Life's Roads as a Jewish Girl.......2006-03-08
Life's Roads as a Jewish Girl
Zipporah Feldman (Zippy) comes to America with her Jewish family. They came from Zarichka. This book was the diary of Zipporah. After coming to America they all have found some sort of dream in this new country. What was it about America that makes you like this, having big hopes and dreams. Her beloved sister has gone away with the guy she loves, who is not a Jewish boy. Mama gets mad ands pretends top mourn over her daughter like she is dead. The family has fallen apart. Zippy is sad. Something happened to one of her friends. She wants to fly an airplane like the first two brothers did. Or be an actress. She had dreams to look up to.
I really liked this book. Because it was a diary. It was interesting and I liked it a lot. Because she wrote in it almost all the time, it was like a story of her life. Another good diary book that I enjoyed was The Diary of Patrick Seamus Flaherty. I like diary books because they are like a life story and very interesting. These books are different diary's and people. But both are excellent books to read!
Dreams in the Golden Country, But is it really golden?.......2006-03-08
Zippoah is a jewish girl coming to America to meet her Father in New York City. They come to New York City from A small village in Russia. They come for a new life away from all the attacks that are going on in Russia. Zipporah starts a diary of what is going on in the new country she is in. SHe Starts school, Makes firends, and new ideas come to her family that they would have never dreamed of thinking about in Russia. Some thoughts are good & some are bad & some frighten her mother. Her mother is a person who likes to stick to old customs but she starts to add some new ones once she is more comfortable with the New country she is in.
Her father is a very nice man who played the violin very well and was a photographer. Zipporah has two sisters Meriam & Tovah. Tovah is a more seriouse and political person she is also the oldest of the three. Mariam is a very romantic girl, she is the middle child. Mariam ends up falling in love with a cathlic boy and her mother is furious when she finds out that they got secretly married.In Zipporah, or Zippy as her firends call her, has to learn how to read & write in english. At School Zipporah recites poems and learns many new things at school. Zippora's life gets better at some points and bad at some points. But let me ask you how would you feel in her shoes?
Molly's Review for Dreams in the Golden Country.......2005-05-10
Dreams of the Golden Country
By Kathryn Lasky
(Publication: 1998 by Scholastic Inc.) (188 pages) (Genre: Historical fiction)
In summary the book Dreams in the Golden Country was an extremely good book. The book takes place in New York City, 1903. In the book there is a Yetish Jewish family and they live in Russia. The dad of the Feldman family immigrated into the United to States to earn money and buy a place for the family when they came.

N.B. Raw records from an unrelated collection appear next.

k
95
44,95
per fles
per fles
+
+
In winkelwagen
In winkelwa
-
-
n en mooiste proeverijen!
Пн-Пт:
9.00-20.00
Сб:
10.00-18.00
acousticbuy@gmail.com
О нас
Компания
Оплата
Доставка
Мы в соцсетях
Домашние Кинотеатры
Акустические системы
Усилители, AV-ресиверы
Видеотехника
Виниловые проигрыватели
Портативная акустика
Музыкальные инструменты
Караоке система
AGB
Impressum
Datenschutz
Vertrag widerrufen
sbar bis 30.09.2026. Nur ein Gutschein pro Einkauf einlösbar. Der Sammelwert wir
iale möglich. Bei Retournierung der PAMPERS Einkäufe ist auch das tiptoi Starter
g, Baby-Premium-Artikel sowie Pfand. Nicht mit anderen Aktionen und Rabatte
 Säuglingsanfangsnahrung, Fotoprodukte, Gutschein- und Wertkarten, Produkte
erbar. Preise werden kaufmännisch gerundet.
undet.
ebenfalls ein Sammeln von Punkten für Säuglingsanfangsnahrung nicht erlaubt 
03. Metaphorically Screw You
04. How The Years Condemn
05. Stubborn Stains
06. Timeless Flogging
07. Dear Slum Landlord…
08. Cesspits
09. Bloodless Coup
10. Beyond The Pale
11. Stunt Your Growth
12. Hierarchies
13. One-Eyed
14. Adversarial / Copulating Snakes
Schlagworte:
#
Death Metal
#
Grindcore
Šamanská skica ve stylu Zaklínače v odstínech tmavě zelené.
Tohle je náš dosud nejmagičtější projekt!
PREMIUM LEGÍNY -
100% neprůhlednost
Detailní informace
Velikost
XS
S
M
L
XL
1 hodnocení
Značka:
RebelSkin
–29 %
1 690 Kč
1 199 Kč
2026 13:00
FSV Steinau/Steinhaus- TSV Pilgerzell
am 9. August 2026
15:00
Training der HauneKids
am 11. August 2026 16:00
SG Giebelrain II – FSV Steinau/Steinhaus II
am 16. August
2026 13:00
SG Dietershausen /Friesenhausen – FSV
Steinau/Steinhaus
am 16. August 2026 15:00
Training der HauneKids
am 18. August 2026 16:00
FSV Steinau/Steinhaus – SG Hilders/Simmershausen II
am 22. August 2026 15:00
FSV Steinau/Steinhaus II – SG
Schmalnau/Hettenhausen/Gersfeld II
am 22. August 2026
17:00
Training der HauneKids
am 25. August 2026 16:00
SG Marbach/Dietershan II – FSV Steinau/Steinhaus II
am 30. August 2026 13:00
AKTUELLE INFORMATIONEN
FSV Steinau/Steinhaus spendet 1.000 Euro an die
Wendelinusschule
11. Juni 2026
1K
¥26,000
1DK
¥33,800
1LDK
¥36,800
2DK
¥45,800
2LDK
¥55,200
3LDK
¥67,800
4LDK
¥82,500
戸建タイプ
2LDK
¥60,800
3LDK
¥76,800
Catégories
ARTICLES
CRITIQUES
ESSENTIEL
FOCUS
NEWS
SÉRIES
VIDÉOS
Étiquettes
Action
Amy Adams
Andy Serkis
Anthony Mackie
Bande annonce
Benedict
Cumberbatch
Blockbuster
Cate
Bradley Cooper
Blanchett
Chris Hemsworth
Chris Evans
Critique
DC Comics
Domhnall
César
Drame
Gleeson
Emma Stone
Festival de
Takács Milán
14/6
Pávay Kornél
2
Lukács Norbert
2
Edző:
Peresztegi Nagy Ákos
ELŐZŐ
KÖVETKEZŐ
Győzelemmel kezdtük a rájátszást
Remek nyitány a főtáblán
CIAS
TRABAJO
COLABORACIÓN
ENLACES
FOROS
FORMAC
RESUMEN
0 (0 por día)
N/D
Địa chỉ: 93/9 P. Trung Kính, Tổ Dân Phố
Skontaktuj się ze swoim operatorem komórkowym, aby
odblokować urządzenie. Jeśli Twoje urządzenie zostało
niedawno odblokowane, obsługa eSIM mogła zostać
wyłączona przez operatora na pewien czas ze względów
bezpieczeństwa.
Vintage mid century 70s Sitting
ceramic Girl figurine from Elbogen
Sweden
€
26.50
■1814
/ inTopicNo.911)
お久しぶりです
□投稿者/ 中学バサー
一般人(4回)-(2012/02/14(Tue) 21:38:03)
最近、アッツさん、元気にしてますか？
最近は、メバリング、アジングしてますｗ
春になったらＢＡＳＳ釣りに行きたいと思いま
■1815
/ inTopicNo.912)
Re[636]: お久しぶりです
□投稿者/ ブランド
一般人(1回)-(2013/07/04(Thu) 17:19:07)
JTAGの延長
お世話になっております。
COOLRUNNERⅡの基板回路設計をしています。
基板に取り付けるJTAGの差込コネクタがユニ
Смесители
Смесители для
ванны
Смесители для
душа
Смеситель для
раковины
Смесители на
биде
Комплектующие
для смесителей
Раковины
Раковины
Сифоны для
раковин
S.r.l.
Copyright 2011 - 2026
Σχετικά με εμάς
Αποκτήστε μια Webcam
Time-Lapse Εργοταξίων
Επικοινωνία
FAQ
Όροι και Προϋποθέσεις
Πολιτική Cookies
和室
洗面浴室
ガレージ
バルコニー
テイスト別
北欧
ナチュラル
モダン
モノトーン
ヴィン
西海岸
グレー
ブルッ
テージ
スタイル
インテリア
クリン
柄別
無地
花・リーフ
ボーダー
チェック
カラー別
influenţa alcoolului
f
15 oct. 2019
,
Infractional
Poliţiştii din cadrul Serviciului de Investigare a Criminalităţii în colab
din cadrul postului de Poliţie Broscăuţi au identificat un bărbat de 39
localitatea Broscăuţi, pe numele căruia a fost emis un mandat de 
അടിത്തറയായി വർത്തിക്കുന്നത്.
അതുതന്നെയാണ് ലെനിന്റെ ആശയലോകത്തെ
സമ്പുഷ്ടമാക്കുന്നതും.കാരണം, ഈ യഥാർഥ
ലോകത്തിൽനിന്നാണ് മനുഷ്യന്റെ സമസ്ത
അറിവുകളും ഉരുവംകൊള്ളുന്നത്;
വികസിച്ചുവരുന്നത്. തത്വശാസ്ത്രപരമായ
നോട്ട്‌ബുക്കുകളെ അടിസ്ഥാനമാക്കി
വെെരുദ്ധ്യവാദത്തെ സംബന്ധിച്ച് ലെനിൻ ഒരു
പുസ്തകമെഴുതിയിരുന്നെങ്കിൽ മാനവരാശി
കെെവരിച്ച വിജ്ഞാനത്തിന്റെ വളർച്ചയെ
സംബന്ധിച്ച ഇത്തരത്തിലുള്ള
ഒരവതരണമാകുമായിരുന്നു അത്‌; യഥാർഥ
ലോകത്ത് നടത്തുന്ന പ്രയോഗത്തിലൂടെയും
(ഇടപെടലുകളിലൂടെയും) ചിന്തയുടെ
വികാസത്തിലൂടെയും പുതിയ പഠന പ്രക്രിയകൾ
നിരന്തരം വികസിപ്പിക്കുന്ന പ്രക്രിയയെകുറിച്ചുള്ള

He worked in a sweatshop factory and had bought an apartment that was shared with an elderly border. When the family immigrated over months later they found that the "papa" they knew and loved had changed. He had cut off this side locks, stopped playing the violin, and did not celebrate any Jewish holidays anymore. Sara, the mom was very upset along with the three children, Zipporah, the youngest, Miriam, the middle child and Tovah the oldest. They were not all impressed with the small unlit apartment either but they had to deal with. As the book went on Zipporah who is keeping the journal is going through school and working hard to learn English along with the rest of the family. The times are pretty smooth until they start to fall apart when Miriam runs away and gets married to a non Jew and the family pretends she's dead. Then more problems come as mama is pregnant and a close friend dies. Times eventually get smooth again and the family resolves their problems and starts their "real" life in America.
I was attracted to this book by the part of the title "Golden Country" it made me wonder what the author was talking about, also the fact that is was a diary.
The main character of the book is Zipporah who is the writer of the journal. Her two friends Blu and Yitzy are immigrant also that have been in America longer than Zippy and her family. The Feldman family, papa, mama, Tovah, and Miriam. The conflict in the book is how the family has to manage being in a new country and not knowing the language there.
My opinion about this book is that the author made a real situation interesting. She made it seem like you were in the book. Very descriptive and hard to put down. I believe the author achieved the purpose of writing this book. The book was powerful, strong, and good and I would recommend this book to anyone that likes a truly amazing story. I would rate this book as a pretty easy read.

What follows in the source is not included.